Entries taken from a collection
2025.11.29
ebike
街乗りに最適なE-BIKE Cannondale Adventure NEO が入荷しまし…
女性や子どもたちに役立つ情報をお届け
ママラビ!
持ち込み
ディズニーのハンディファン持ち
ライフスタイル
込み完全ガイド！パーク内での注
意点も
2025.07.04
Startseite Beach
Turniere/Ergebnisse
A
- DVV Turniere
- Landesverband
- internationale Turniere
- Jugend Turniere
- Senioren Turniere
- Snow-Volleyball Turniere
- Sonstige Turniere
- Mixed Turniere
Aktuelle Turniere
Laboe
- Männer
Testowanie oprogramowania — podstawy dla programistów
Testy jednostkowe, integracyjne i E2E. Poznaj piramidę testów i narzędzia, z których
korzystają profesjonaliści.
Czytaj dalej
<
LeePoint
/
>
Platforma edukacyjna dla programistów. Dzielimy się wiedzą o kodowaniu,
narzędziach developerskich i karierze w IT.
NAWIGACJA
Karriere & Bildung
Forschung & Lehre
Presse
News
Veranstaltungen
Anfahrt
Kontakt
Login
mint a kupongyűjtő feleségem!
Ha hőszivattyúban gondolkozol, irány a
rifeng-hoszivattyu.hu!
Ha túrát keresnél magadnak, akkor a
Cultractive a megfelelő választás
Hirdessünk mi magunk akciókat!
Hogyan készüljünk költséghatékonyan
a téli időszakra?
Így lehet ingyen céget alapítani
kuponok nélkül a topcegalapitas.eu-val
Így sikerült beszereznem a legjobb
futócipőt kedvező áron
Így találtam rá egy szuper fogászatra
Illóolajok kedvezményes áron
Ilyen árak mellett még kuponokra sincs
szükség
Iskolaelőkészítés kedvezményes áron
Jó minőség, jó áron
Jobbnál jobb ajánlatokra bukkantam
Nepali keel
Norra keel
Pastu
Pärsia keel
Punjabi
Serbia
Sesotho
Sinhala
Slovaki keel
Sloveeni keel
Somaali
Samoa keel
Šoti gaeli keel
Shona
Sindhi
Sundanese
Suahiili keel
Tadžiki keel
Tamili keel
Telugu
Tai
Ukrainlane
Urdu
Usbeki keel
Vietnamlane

* * *

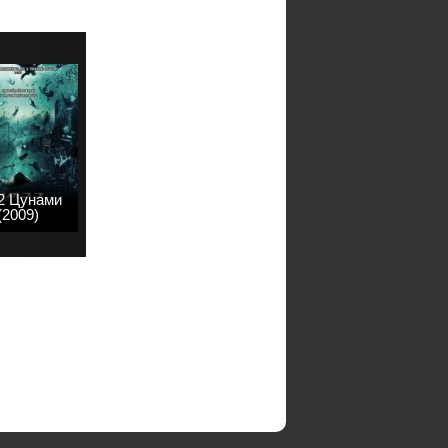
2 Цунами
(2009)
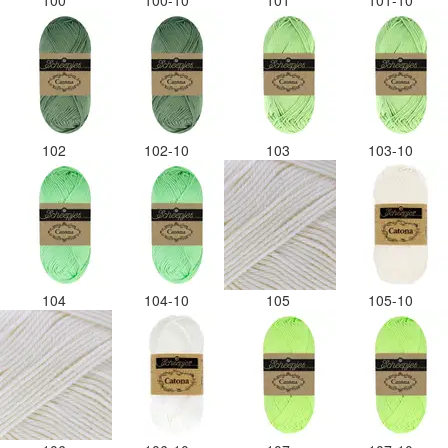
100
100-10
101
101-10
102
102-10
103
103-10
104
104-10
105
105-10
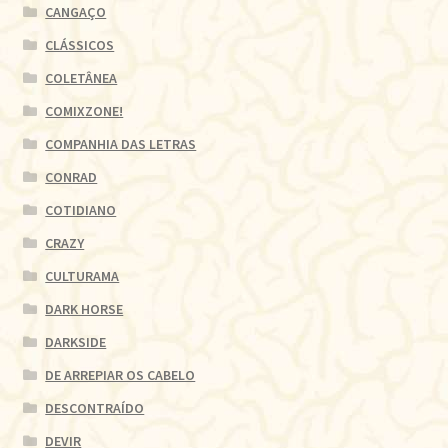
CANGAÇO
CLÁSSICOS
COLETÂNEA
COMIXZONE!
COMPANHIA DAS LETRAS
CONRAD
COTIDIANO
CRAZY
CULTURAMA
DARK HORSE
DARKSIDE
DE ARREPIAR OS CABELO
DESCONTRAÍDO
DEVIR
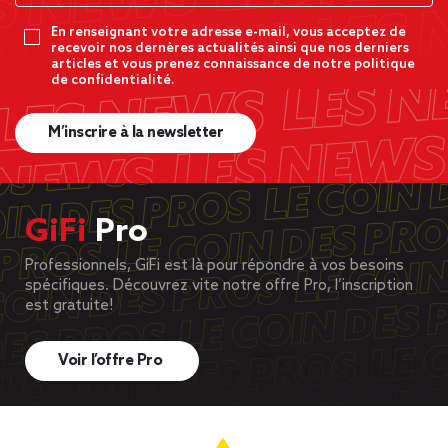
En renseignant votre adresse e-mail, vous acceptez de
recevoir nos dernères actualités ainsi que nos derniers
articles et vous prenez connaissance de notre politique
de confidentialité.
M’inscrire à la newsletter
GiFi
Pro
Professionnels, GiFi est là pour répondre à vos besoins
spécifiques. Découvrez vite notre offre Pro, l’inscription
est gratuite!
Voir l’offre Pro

...

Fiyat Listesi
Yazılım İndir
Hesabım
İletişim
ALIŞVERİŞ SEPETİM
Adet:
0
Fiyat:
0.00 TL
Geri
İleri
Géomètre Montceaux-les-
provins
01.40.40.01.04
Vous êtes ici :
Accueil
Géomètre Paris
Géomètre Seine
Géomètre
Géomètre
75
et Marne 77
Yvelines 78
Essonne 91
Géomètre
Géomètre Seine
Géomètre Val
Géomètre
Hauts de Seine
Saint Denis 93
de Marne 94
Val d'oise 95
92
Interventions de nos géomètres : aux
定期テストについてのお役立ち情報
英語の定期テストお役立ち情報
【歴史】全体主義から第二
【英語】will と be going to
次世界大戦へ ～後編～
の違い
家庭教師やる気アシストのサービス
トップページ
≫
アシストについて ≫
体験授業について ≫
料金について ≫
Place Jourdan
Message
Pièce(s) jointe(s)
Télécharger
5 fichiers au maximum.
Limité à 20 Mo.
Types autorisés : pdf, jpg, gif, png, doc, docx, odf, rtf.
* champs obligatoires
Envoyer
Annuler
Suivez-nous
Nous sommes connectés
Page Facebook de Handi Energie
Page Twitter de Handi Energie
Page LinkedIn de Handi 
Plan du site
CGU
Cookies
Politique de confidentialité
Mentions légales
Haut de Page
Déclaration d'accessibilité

### TASK OBJECTIVE:
Among the entries above, locate the lines containing "Testowanie oprogramowania —" and "Vietnamlane", and transcribe exactly those two lines and all lines between.

### RESPONSE FOR THIS EXERCISE:
Testowanie oprogramowania — podstawy dla programistów
Testy jednostkowe, integracyjne i E2E. Poznaj piramidę testów i narzędzia, z których
korzystają profesjonaliści.
Czytaj dalej
<
LeePoint
/
>
Platforma edukacyjna dla programistów. Dzielimy się wiedzą o kodowaniu,
narzędziach developerskich i karierze w IT.
NAWIGACJA
Karriere & Bildung
Forschung & Lehre
Presse
News
Veranstaltungen
Anfahrt
Kontakt
Login
mint a kupongyűjtő feleségem!
Ha hőszivattyúban gondolkozol, irány a
rifeng-hoszivattyu.hu!
Ha túrát keresnél magadnak, akkor a
Cultractive a megfelelő választás
Hirdessünk mi magunk akciókat!
Hogyan készüljünk költséghatékonyan
a téli időszakra?
Így lehet ingyen céget alapítani
kuponok nélkül a topcegalapitas.eu-val
Így sikerült beszereznem a legjobb
futócipőt kedvező áron
Így találtam rá egy szuper fogászatra
Illóolajok kedvezményes áron
Ilyen árak mellett még kuponokra sincs
szükség
Iskolaelőkészítés kedvezményes áron
Jó minőség, jó áron
Jobbnál jobb ajánlatokra bukkantam
Nepali keel
Norra keel
Pastu
Pärsia keel
Punjabi
Serbia
Sesotho
Sinhala
Slovaki keel
Sloveeni keel
Somaali
Samoa keel
Šoti gaeli keel
Shona
Sindhi
Sundanese
Suahiili keel
Tadžiki keel
Tamili keel
Telugu
Tai
Ukrainlane
Urdu
Usbeki keel
Vietnamlane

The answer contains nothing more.